The underpinning reality is that it was not imperialism but the self-conscience of the people that propelled them to forge the struggles forward for their self-emancipation. As we stated above the ruling class is dispensing its influence through its massive propaganda machinery to determine the outlook and the direction of the world affairs. It is from this context that we understand that it is not our consciousness that determines our being but our being that determines our consciousness. It is in the character of the working class to be able to separate the truth from falsehood.

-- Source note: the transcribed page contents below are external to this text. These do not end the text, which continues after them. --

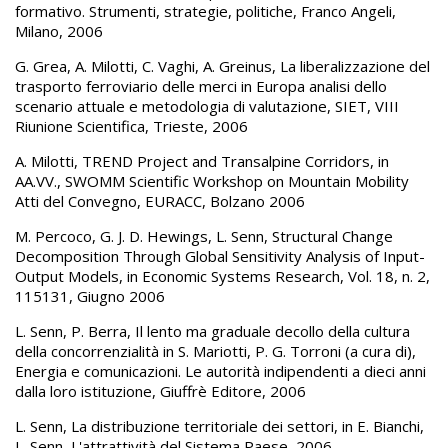
formativo. Strumenti, strategie, politiche, Franco Angeli,
Milano, 2006
G. Grea, A. Milotti, C. Vaghi, A. Greinus, La liberalizzazione del
trasporto ferroviario delle merci in Europa analisi dello
scenario attuale e metodologia di valutazione, SIET, VIII
Riunione Scientifica, Trieste, 2006
A. Milotti, TREND Project and Transalpine Corridors, in
AA.VV., SWOMM Scientific Workshop on Mountain Mobility
Atti del Convegno, EURACC, Bolzano 2006
M. Percoco, G. J. D. Hewings, L. Senn, Structural Change
Decomposition Through Global Sensitivity Analysis of Input-
Output Models, in Economic Systems Research, Vol. 18, n. 2,
115131, Giugno 2006
L. Senn, P. Berra, Il lento ma graduale decollo della cultura
della concorrenzialità in S. Mariotti, P. G. Torroni (a cura di),
Energia e comunicazioni. Le autorità indipendenti a dieci anni
dalla loro istituzione, Giuffrè Editore, 2006
L. Senn, La distribuzione territoriale dei settori, in E. Bianchi,
L. Senn, L'attrattività del Sistema Paese, 2006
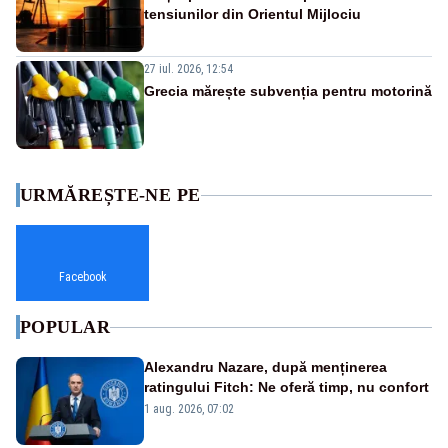
tensiunilor din Orientul Mijlociu
27 iul. 2026, 12:54
Grecia mărește subvenția pentru motorină
URMĂREȘTE-NE PE
Facebook
POPULAR
Alexandru Nazare, după menținerea
ratingului Fitch: Ne oferă timp, nu confort
1 aug. 2026, 07:02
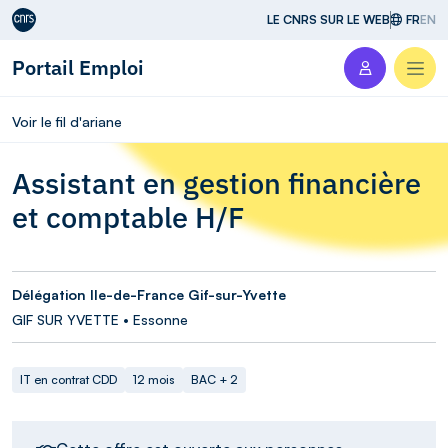
Aller au contenu
LE CNRS SUR LE WEB
FR
EN
Portail Emploi
Men
Voir le fil d'ariane
Assistant en gestion financière
et comptable H/F
Délégation Ile-de-France Gif-sur-Yvette
GIF SUR YVETTE • Essonne
IT en contrat CDD
12 mois
BAC + 2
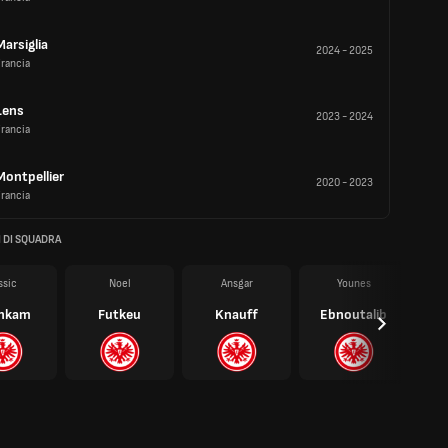
Marsiglia
2024
-
2025
rancia
Lens
2023
-
2024
rancia
Montpellier
2020
-
2023
rancia
 DI SQUADRA
ssic
Noel
Ansgar
Younes
A
nkam
Futkeu
Knauff
Ebnoutalib
Ec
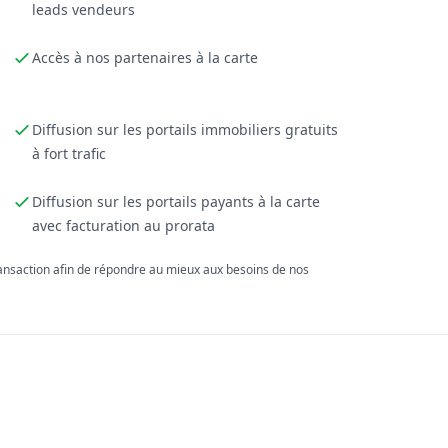
leads vendeurs
Accès à nos partenaires à la carte
Diffusion sur les portails immobiliers gratuits
à fort trafic
Diffusion sur les portails payants à la carte
avec facturation au prorata
ransaction afin de répondre au mieux aux besoins de nos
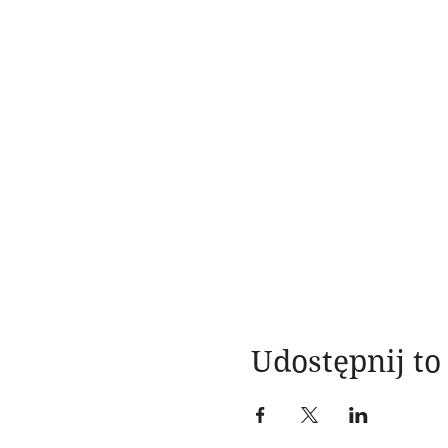
Udostępnij t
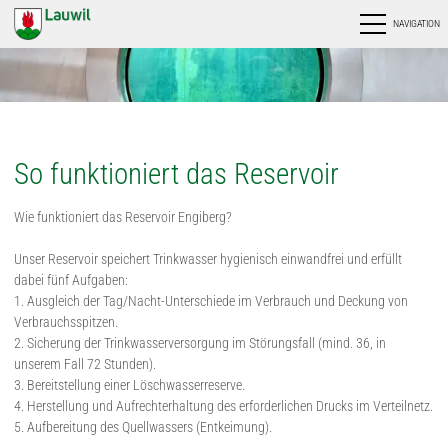
NAVIGATION
So funktioniert das Reservoir
Wie funktioniert das Reservoir Engiberg?
Unser Reservoir speichert Trinkwasser hygienisch einwandfrei und erfüllt
dabei fünf Aufgaben:
1. Ausgleich der Tag/Nacht-Unterschiede im Verbrauch und Deckung von
Verbrauchsspitzen.
2. Sicherung der Trinkwasserversorgung im Störungsfall (mind. 36, in
unserem Fall 72 Stunden).
3. Bereitstellung einer Löschwasserreserve.
4. Herstellung und Aufrechterhaltung des erforderlichen Drucks im Verteilnetz.
5. Aufbereitung des Quellwassers (Entkeimung).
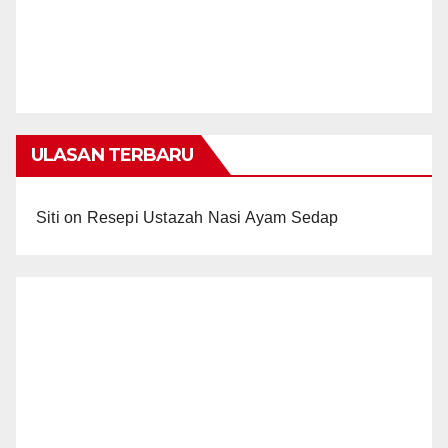
ULASAN TERBARU
Siti
on
Resepi Ustazah Nasi Ayam Sedap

Marx would define such turning points in history as moments in which `morality, religion, metaphysics, all the rest of ideology and their corresponding forms of consciousness, thus no longer retain the semblance of independence. They have no history, no development, but men developing their material production and their material intercourse, alter, doing with their real existence, their thinking and the products of their thinking`. As a precondition for the advancement of our revolutionary struggles for the noble cause of humanity, we are duty bound to underpin our analysis of the unfolding world socio economic and political circumstances from this point of view.

It will therefore be in the best interest of our national democratic revolution and also a practice in consistence with the true values, culture and traditions of our glorious movement to appreciate the unfolding world events and the extent to which they impact on the posture of our own struggles to construct a national democratic society. In this instance members of our party should without any apology be able to locate the role of the enemy in the mist of the unfolding struggles for the consolidation of our national democratic revolution led by our national liberation movement.

It has become more evident that counter revolutionary insurgents from both within and outside the ranks of our national liberation movement, and in collaboration with international monopoly capital are determined to erode the tremendous achievements we have gained in the past hundred years of rich history of our struggles led by our national liberation movement. Their primary focus in the past few years since Polokwane conference has been to undermine the collective leadership of our movement from within.

This is part of the bigger picture by imperialism and neo colonialism in the world to undermine the unity and cohesion of progressive movements and their people. In our country the immediate thread of this counterrevolution has been the unity and cohesion of the revolutionary alliance led by our movement and our people. The antagonistic class forces within our ranks want to donate the soul of the ANC to the international monopoly capital.

It will therefore be in the best interest of the future of our movement and our people that all revolutionaries occupy the forefront trenches by defending the collective leadership of our movement, led by Cde Jacob Zuma. Our support to current leadership of our movement is based on our fundamental principles of democratic centralism and organizational unity.

We are making a clarion call to all members of our party and the membership of our movement in general to lead by example as we commence with the process for the nomination of candidates to serve in the national executive committee of the ANC. The forthcoming historic conference to be held in Mangaung at the end of this year, presents a noble opportunity to all revolutionaries to swell the ranks of our national liberation movement against the wishes of our adversaries.

Phatse Justice Piitso is the former Ambassador to Cuba and provincial secretary of the SACP in Limpopo writing this article in his personal capacity.